▸ **What you should do**:
An exact copy of the lines from the one containing "Für die aktuelle Organisationsentwicklung" through the last line below is required; include both of those lines and no others.

== Segment start ==

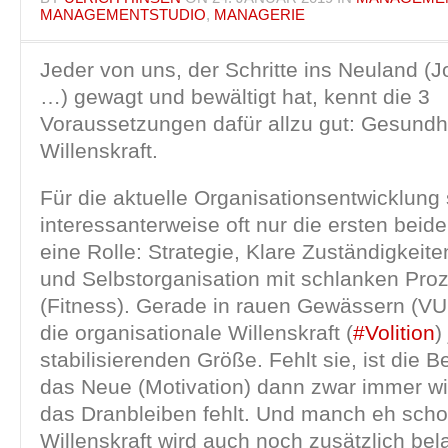
MANAGEMENTSTUDIO
,
MANAGERIE
Jeder von uns, der Schritte ins Neuland (
…) gewagt und bewältigt hat, kennt die 3
Voraussetzungen dafür allzu gut: Gesundhe
Willenskraft.
Für die aktuelle Organisationsentwicklung 
interessanterweise oft nur die ersten bei
eine Rolle: Strategie, Klare Zuständigkeit
und Selbstorganisation mit schlanken Pro
(Fitness). Gerade in rauen Gewässern (V
die organisationale Willenskraft (
#Volition
)
stabilisierenden Größe. Fehlt sie, ist die Be
das Neue (Motivation) dann zwar immer wi
das Dranbleiben fehlt. Und manch eh sch
Willenskraft wird auch noch zusätzlich bel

== Segment end ==

▸ **Task result**:
Für die aktuelle Organisationsentwicklung 
interessanterweise oft nur die ersten bei
eine Rolle: Strategie, Klare Zuständigkeit
und Selbstorganisation mit schlanken Pro
(Fitness). Gerade in rauen Gewässern (V
die organisationale Willenskraft (
#Volition
)
stabilisierenden Größe. Fehlt sie, ist die Be
das Neue (Motivation) dann zwar immer wi
das Dranbleiben fehlt. Und manch eh sch
Willenskraft wird auch noch zusätzlich bel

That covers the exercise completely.